Preheat oven to 400 degrees and prepare a baking sheet with parchment paper or a silicone mat.
In a large bowl add flour, sugar, baking powder, salt, and baking soda and whisk together. Cut cold butter into small pieces and add to dry mixture. Using a pastry blender or your fingers, blend the butter into dry ingredients until the mixture has pea-sized crumbles.
Add buttermilk and mix the ingredients until it just comes together. The mixture should be lumpy. Knead 2-3 times with hands to form dough together.
On a lightly floured surface, place dough and pat flat until about ½-3/4 inch thick. With a floured round round cutter (I used a fluted 2-inch, but feel free to use a regular round cutter 2-3 inches big) cut out biscuits and line them up on baking sheet leaving about 2 inches of space in-between them. If you don’t have a round cutter, make drop biscuits by scooping out ¼ cup of dough and dropping on baking sheet, also leaving 2 inches between.
Bake for 12-15 minutes until golden brown. Serve warm.

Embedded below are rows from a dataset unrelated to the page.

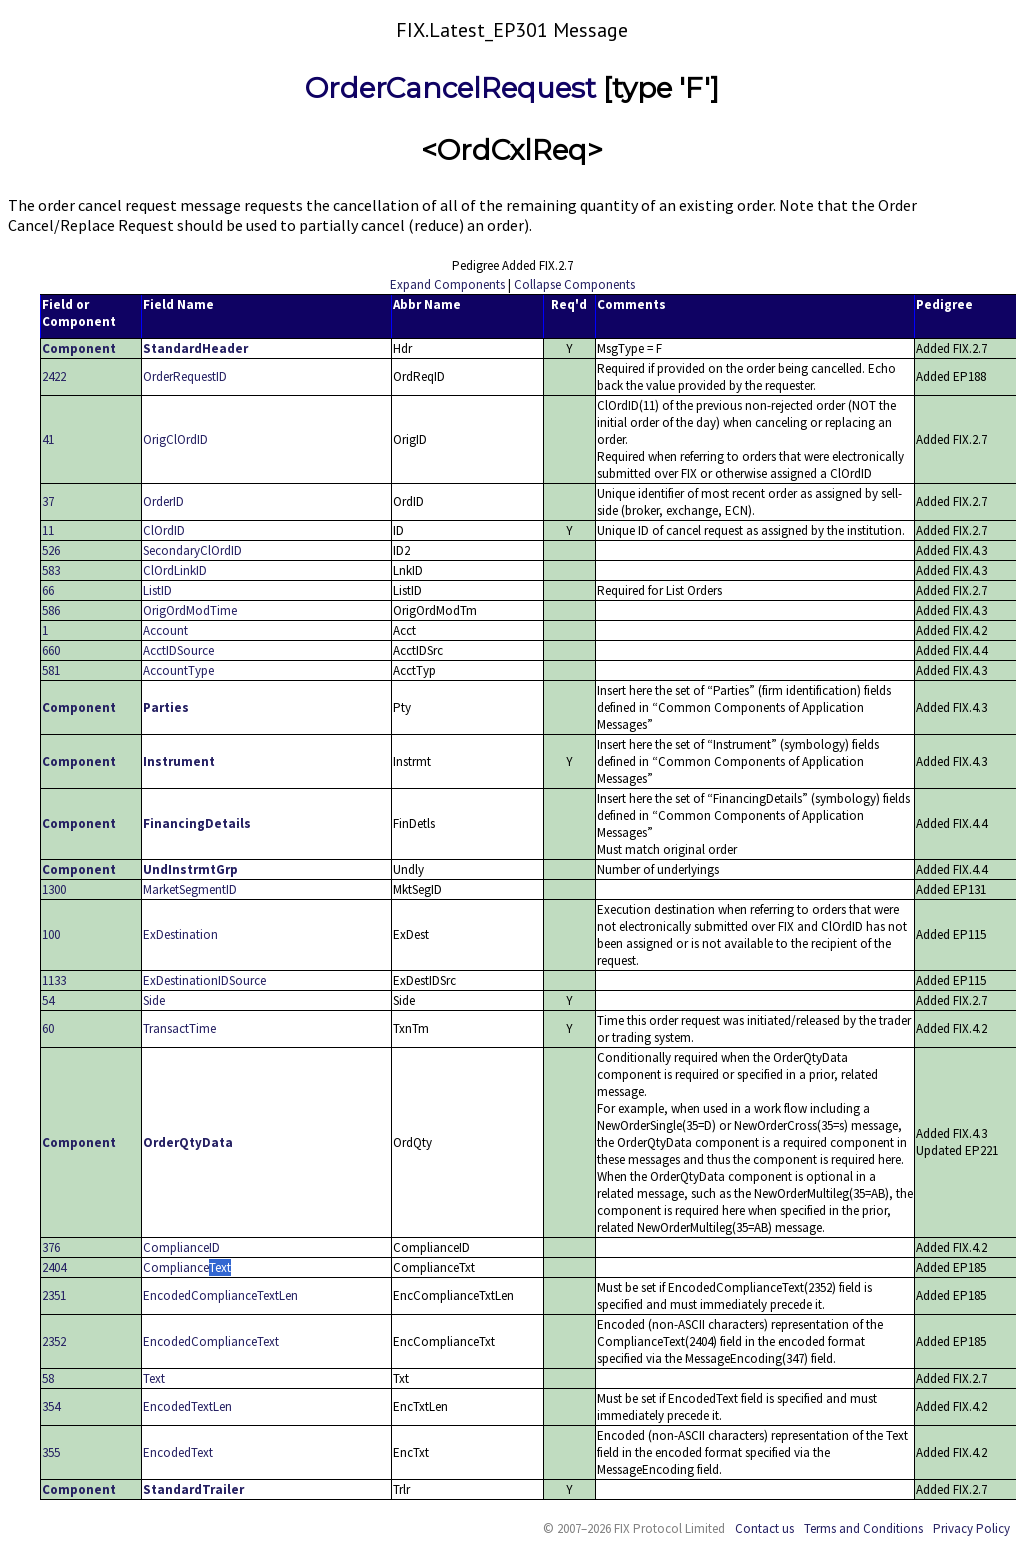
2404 (54, 1267)
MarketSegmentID (190, 889)
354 (51, 1406)
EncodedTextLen (187, 1406)
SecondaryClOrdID (192, 550)
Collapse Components (574, 284)
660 (51, 650)
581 (51, 670)
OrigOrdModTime (190, 610)
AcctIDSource (178, 650)
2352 (54, 1341)
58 (48, 1378)
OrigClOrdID (175, 439)
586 (51, 610)
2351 (54, 1295)
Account (165, 630)
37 (48, 501)
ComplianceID (181, 1247)
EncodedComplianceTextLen (220, 1295)
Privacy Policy (971, 1528)
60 (48, 1028)
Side (154, 1000)
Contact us (764, 1528)
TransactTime (179, 1028)
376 (51, 1247)
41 (48, 439)
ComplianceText (187, 1267)
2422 (54, 376)
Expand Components (447, 284)
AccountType (178, 670)
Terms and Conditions (863, 1528)
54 (48, 1000)
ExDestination (180, 934)
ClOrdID (164, 530)
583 (51, 570)
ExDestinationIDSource (204, 980)
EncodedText (178, 1452)
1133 (54, 980)
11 (48, 530)
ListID (157, 590)
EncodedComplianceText (211, 1341)
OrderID (163, 501)
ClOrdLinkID (175, 570)
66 (48, 590)
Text (154, 1378)
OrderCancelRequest (450, 88)
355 (51, 1452)
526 (51, 550)
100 (51, 934)
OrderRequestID (185, 376)
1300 (54, 889)
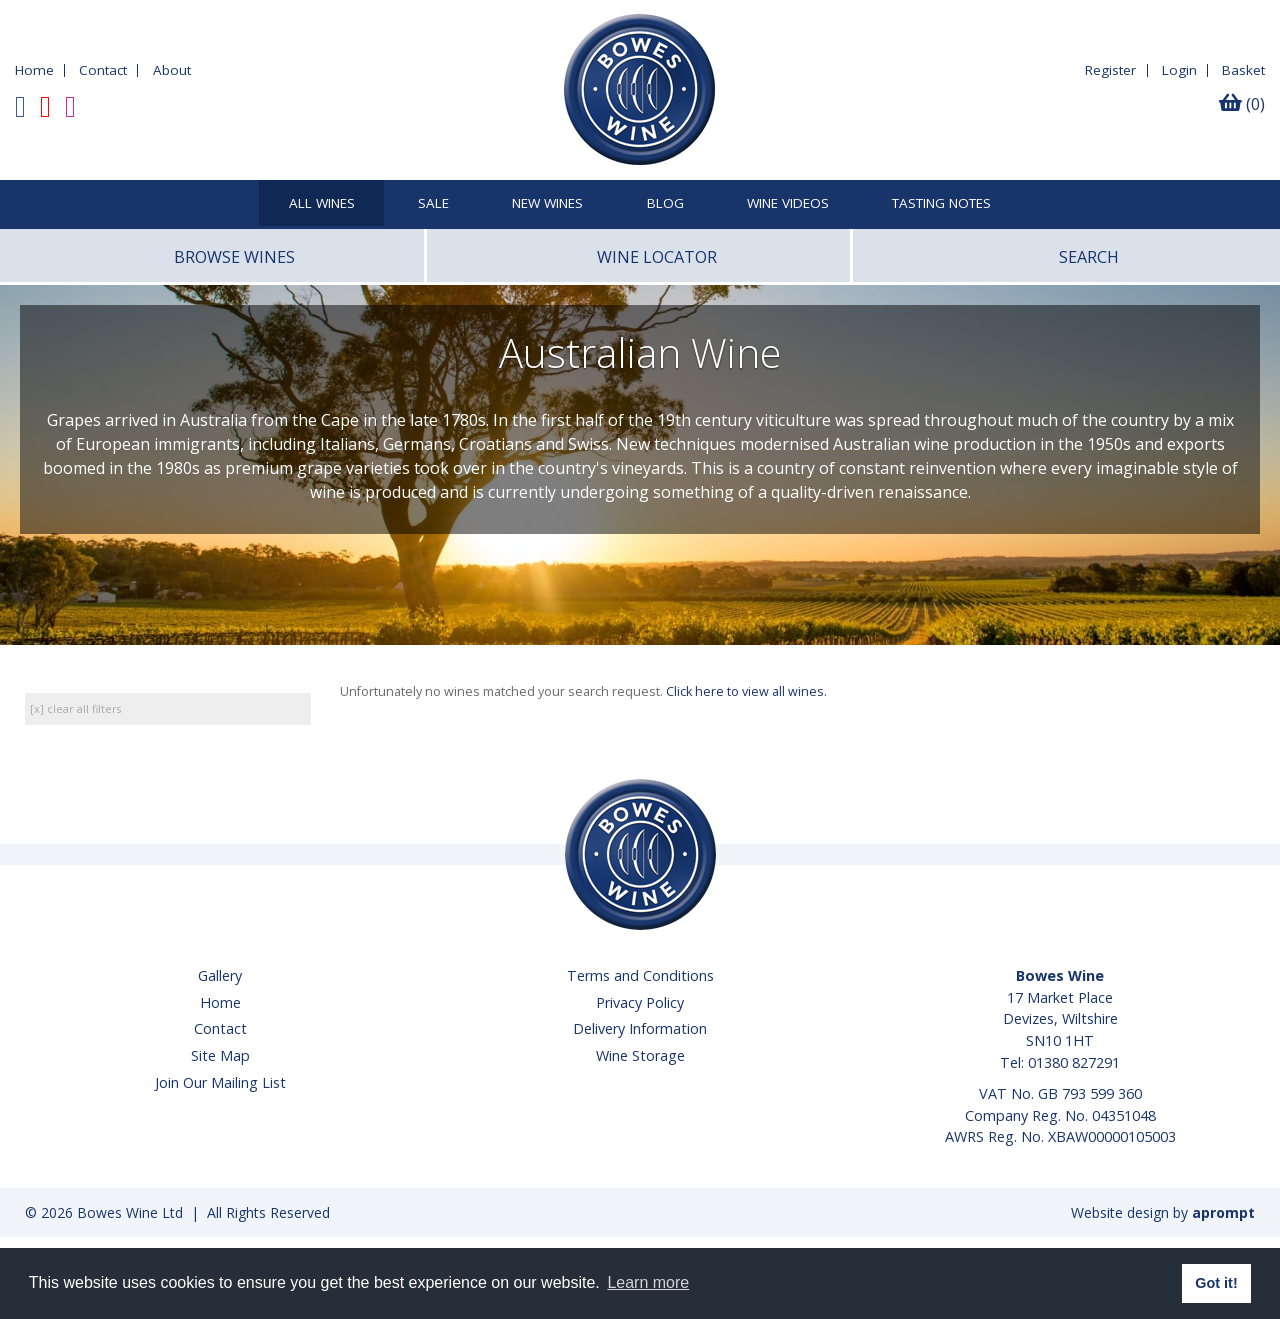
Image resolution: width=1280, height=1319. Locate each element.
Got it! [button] (1216, 1283)
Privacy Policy (640, 1002)
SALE (433, 204)
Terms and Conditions (640, 975)
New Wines (547, 204)
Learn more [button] (648, 1282)
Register (1110, 70)
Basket (1243, 70)
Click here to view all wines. (746, 691)
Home (34, 70)
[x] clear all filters (75, 708)
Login (1179, 70)
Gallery (220, 975)
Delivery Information (640, 1028)
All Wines (322, 204)
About (172, 70)
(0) (1242, 104)
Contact (103, 70)
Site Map (220, 1055)
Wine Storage (640, 1055)
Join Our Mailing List (220, 1082)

*If make ahead method- Freeze biscuit dough on a wax paper lined baking sheet after cutting out rounds, or dropping dough. Once frozen add to a freezer bag. Bake frozen biscuits the same as above but adding a couple more minutes to the bake time.
*If using buttermilk powder- Add 3 tablespoons of buttermilk powder to dry ingredients and then mix in ¾ cup water when above recipe says to add in the buttermilk.